Introduction
I've always liked tree structures. I have worked with them in many situations, and I have searched efficient ways to manage them in SQL Server. As the limit of 32 nested levels in the SQL Server (both 2000 and 2005 versions) impedes us to attack this issue recursively, we have to allot an overhead in storing and accessing nested structures in database tables. In this article, I will try to explain how to efficiently store a tree structure in a SQL Server table, access it easily from T-SQL and clients, and transform it in to a structure recognized by OLAP Dimensions in Microsoft Analysis Services.
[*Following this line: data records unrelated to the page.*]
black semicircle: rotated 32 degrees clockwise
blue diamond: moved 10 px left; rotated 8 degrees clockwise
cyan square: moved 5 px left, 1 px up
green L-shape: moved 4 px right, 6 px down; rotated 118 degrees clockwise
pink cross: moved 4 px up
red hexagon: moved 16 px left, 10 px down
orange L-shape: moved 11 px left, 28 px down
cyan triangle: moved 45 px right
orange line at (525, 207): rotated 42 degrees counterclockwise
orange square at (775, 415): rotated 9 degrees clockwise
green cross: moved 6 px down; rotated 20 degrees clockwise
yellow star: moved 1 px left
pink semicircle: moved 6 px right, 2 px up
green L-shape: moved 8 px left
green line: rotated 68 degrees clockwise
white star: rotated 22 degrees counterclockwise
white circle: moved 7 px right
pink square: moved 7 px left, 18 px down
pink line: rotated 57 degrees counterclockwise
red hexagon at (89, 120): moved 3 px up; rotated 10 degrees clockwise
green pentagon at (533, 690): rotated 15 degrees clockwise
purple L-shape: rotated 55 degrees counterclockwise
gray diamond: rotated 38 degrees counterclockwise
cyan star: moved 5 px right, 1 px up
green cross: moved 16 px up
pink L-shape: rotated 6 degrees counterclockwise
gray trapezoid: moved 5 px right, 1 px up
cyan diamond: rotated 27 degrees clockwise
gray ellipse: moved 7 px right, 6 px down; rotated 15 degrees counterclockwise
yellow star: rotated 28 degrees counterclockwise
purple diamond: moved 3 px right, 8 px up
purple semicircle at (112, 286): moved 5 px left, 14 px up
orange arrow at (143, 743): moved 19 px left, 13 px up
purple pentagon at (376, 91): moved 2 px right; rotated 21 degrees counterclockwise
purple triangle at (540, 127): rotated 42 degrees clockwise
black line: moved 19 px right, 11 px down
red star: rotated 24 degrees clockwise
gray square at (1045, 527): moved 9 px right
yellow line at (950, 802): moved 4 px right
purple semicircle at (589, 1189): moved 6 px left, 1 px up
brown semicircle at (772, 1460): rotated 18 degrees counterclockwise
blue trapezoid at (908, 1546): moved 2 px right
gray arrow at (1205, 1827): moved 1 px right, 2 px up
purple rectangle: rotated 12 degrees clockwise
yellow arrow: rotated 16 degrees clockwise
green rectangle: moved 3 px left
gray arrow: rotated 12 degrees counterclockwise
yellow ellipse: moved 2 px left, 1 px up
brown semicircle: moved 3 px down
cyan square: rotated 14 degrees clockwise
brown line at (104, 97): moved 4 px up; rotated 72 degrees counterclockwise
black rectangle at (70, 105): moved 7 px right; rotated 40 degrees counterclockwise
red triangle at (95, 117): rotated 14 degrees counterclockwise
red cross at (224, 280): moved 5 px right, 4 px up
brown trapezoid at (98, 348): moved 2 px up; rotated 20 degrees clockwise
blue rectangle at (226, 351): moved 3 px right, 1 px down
The question is how to efficiently and easily store and access tree structures, and how to transform them as in the pictures below:
Tree structure storage
The well-known method to store a tree in a relational table is to have a link between a node and its parent. So, the ID
and P_ID
fields are enough for this approach, where P_ID
is NULL
for root nodes. The access method for this structure could be: storing the absolute path (starting from the root) for a node, storing the left ID and right ID in a different table if the structure is a binary tree, storing once again the ID
and P_ID
fields values and a LEVEL
value in another table, storing left and right index values for every node in the same table etc. In my opinion, the most efficient way is the last one, because the access will be very easy using just a simple SELECT
statement and, for large structures, the storage size is minimum. More information about trees can be obtained from the CodeProject article, General trees persisted in relational databases, and the MSDN technical article "Hierarchical Data and Scope Checking".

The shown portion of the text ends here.